ASSIGNED TASK
Pictures excluded, copy every record that follows exactly as it appears.

Collected data:
++++

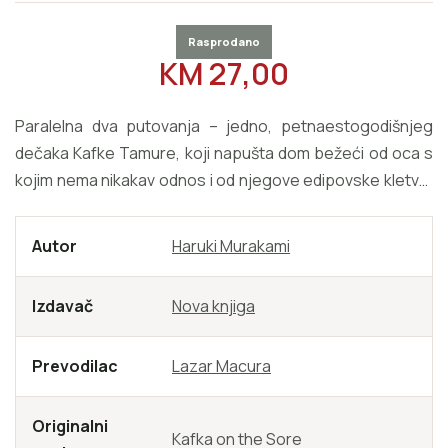
Rasprodano
REDOVNA CIJENA
KM 27,00
Paralelna dva putovanja – jedno, petnaestogodišnjeg
dečaka Kafke Tamure, koji napušta dom bežeći od oca s
kojim nema nikakav odnos i od njegove edipovske kletve,
i drugo, vremešnog Nakate, koji se nikada nije oporavio
od neobjašnjivog gubitka svesti u detinjstvu, za vreme.
Autor
Haruki Murakami
Drugog svetskog rata, što je imalo za posledicu da ne
zna da čita i piše, ali ima sposobnost da komunicira s
Izdavač
Nova knjiga
mačkama, čine zbunjujuću fabulu ovog remek-dela
magičnog realizma koje nas od prve do poslednje
Prevodilac
Lazar Macura
stranice zapljuskuje slojevima najrazličitijih tema i motiva,
čudnovatim, nadrealnim, uzbudljivim događajima i likovima.
Džoni Voker koji ubija mačke da bi njihove duše smeštao u
Originalni
Kafka on the Sore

++++

WRITTEN ANSWER
Rasprodano
REDOVNA CIJENA
KM 27,00
Paralelna dva putovanja – jedno, petnaestogodišnjeg
dečaka Kafke Tamure, koji napušta dom bežeći od oca s
kojim nema nikakav odnos i od njegove edipovske kletve,
i drugo, vremešnog Nakate, koji se nikada nije oporavio
od neobjašnjivog gubitka svesti u detinjstvu, za vreme.
Autor
Haruki Murakami
Drugog svetskog rata, što je imalo za posledicu da ne
zna da čita i piše, ali ima sposobnost da komunicira s
Izdavač
Nova knjiga
mačkama, čine zbunjujuću fabulu ovog remek-dela
magičnog realizma koje nas od prve do poslednje
Prevodilac
Lazar Macura
stranice zapljuskuje slojevima najrazličitijih tema i motiva,
čudnovatim, nadrealnim, uzbudljivim događajima i likovima.
Džoni Voker koji ubija mačke da bi njihove duše smeštao u
Originalni
Kafka on the Sore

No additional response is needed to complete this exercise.